続・噂の生徒会長 | ナノ

日常からの転落(1/7)









いつもと変わらない、冬に入りたてのある日の午後。


今日は最後の授業が休講になったため、ゆいはエースと途中まで一緒に帰っていた。



まだ明るく、日は高い。

こんな日は大抵エースがゆいをデートに誘うのだが。


聞けば、今日はルフィと一緒に昨日バイク事故で入院しているバギーとやらのお見舞いに行くらしい。

そのため、結局はルフィと早退する予定だったらしい。


エースと道を別れたゆいは、母親の墓へと寄り道して帰ろうと花を買いに行く。


広い大通りに面している花屋へと、信号待ちをする。


交通量は昼間なので少し多い。

それに普段はまだ授業中である時間なので、制服の生徒は少し目立った。


気にせず青になるのを待てば、向かいの歩道で大きな笑い声が聞こえる。



非常に不愉快だ。
向かいの歩道を見れば、うちの学校の制服…



非常に不愉快な格好をした、校則違反の塊の女子生徒達だ。


腕にカッター傷をつけた生徒達だ。
しかも事件からまだ3日も経ってない。


ゆいは見てるだけで苛々と腹立たしい気分になってきた。

早く信号を渡って、おさらばしたい。



そんなゆいの気持ちを察したのか、信号は青になった。



こちらへと歩く女子生徒達。

そして、女子生徒側の歩道を目指して歩くゆい。






事件はすれ違う前に起きた。







キィィィイイイイッッッ






ブレーキの音が響く。
女子生徒はすぐ真横を見るが、既に自分たちの真横には大きなトラックが迫っていた。


焦って足が竦み、動けなくなる女子生徒。



もちろん女子生徒も、向かい側からゆいが来ているのを知ってる訳で。


人並み外れた瞬発力と判断力を持っているゆいが…



いつの間にか、彼女たちの視界はトラックの正面から側面へと変わっていた。



誰かに強い力で押された感覚が残る。

それ以上に、尻餅をついた以外に痛みがない。


おかしい。
真横にはトラックが迫っていたのに。



トラックは大きなブレーキ音と共に女子生徒から1メートル程離れたところで停止している。

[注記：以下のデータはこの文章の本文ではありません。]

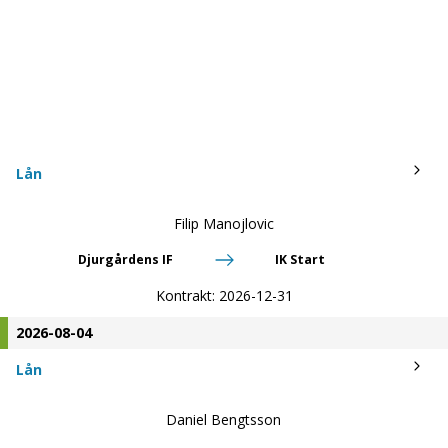
Lån
Filip Manojlovic
Djurgårdens IF
IK Start
Kontrakt:
2026-12-31
2026-08-04
Lån
Daniel Bengtsson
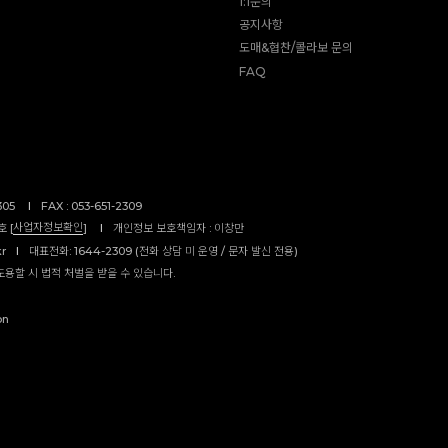
1:1문의
공지사항
도매&협찬/콜라보 문의
FAQ
305
I
FAX : 053-651-2309
사업자정보확인
 [
]
I
개인정보 보호책임자 : 이창만
kr
I
대표전화: 1644-2309 (전화 상담 미 운영 / 문자 발신 전용)
도용할 시 법적 처벌을 받을 수 있습니다.
on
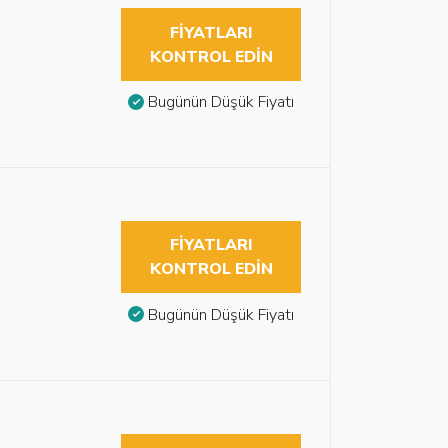
FIYATLARI
KONTROL EDIN
Bugünün Düşük Fiyatı
FIYATLARI
KONTROL EDIN
Bugünün Düşük Fiyatı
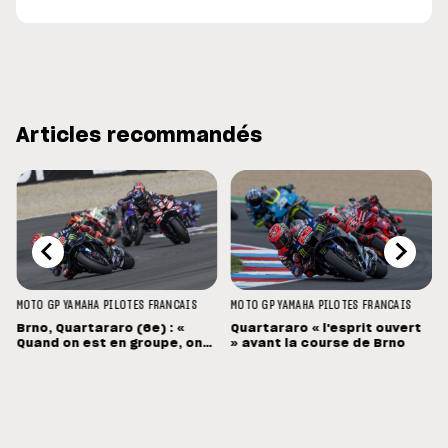
Articles recommandés
MOTO GP
YAMAHA
PILOTES FRANCAIS
MOTO GP
YAMAHA
PILOTES FRANCAIS
Brno, Quartararo (6e) : «
Quartararo « l'esprit ouvert
Quand on est en groupe, on
» avant la course de Brno
souffre »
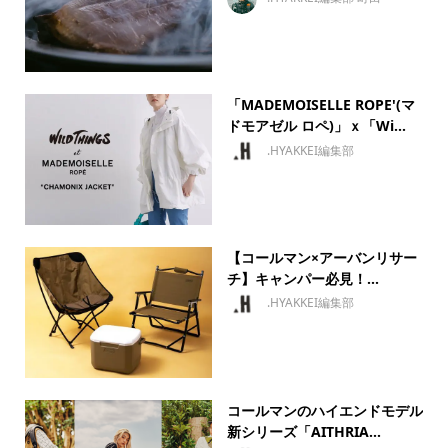
「MADEMOISELLE ROPE'(マ
ドモアゼル ロペ)」ｘ「Wi...
.HYAKKEI編集部
【コールマン×アーバンリサー
チ】キャンパー必見！...
.HYAKKEI編集部
コールマンのハイエンドモデル
新シリーズ「AITHRIA...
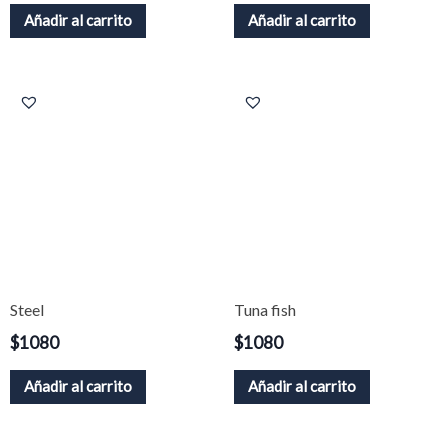
Añadir al carrito
Añadir al carrito
Steel
Tuna fish
$
1080
$
1080
Añadir al carrito
Añadir al carrito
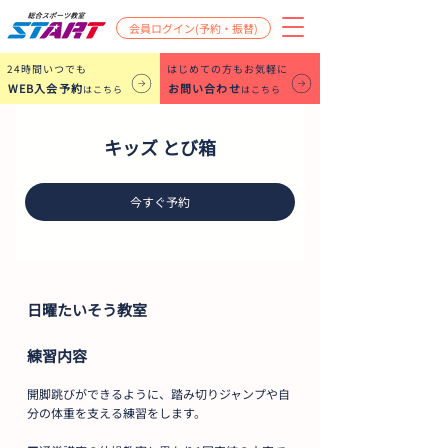
会員ログイン(予約・振替)
​24時間いつでも
はじめての方もお気軽に
WEB入会予約
お問い合わせ
はこちら
はこちら
キッズ とび箱
今すぐ予約
日曜たいそう教室
練習内容
開脚跳びができるように、踏み切りジャンプや自
分の体重を支える練習をします。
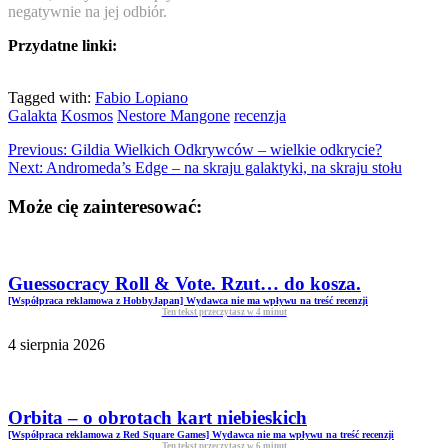
negatywnie na jej odbiór.
Przydatne linki:
Tagged with:
Fabio Lopiano
Galakta
Kosmos
Nestore Mangone
recenzja
Previous:
Gildia Wielkich Odkrywców – wielkie odkrycie?
Next:
Andromeda’s Edge – na skraju galaktyki, na skraju stołu
Może cię zainteresować:
Guessocracy Roll & Vote. Rzut… do kosza.
[Współpraca reklamowa z HobbyJapan] Wydawca nie ma wpływu na treść recenzji
Ten tekst przeczytasz w
4
minut
4 sierpnia 2026
Orbita – o obrotach kart niebieskich
[Współpraca reklamowa z Red Square Games] Wydawca nie ma wpływu na treść recenzji
Ten tekst przeczytasz w
6
minut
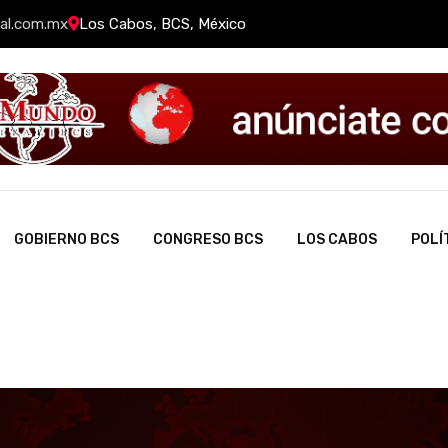
al.com.mx
Los Cabos, BCS, México
GOBIERNO BCS
CONGRESO BCS
LOS CABOS
POLÍ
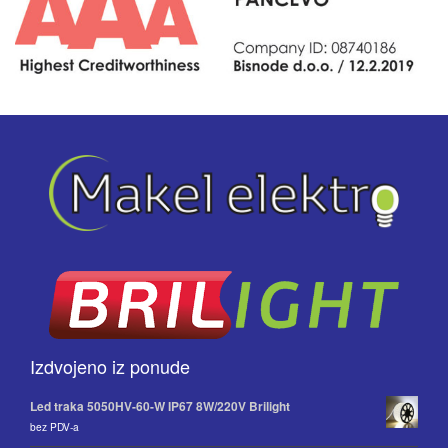
Izdvojeno iz ponude
Led traka 5050HV-60-W IP67 8W/220V Brilight
bez PDV-a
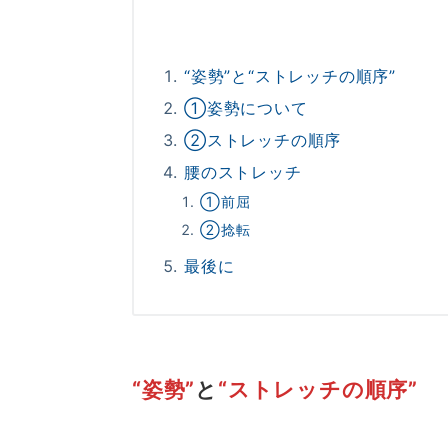
“姿勢”と“ストレッチの順序”
①姿勢について
②ストレッチの順序
腰のストレッチ
①前屈
②捻転
最後に
“姿勢”
と
“ストレッチの順序”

しかも、一緒に並んで歩いていたのは1人だけではない。

5人で並んで歩いていた筈なのに、残る4人は自分より半歩後ろで同じように尻餅をついている。


何が起きたのか、彼女たちにはさっぱり理解出来なかった。



ただ今のトラックの迫ってきた迫力に、張り裂ける程鼓動を早くさせる。


ふうっと一息入れれば、後ろの友達が叫んだ。



「きゃあああっ」



叫んだ友達を見れば、何かに指さして怯えているようだった。

震える彼女の指先。
その先を次々と目にした女子生徒は、絶句した。



「嘘だ…な、なんで…」



「な、何であいつが倒れてんの!?」



彼女たちの見たもの…


それは道路で血を流しながら倒れるゆいの姿だった。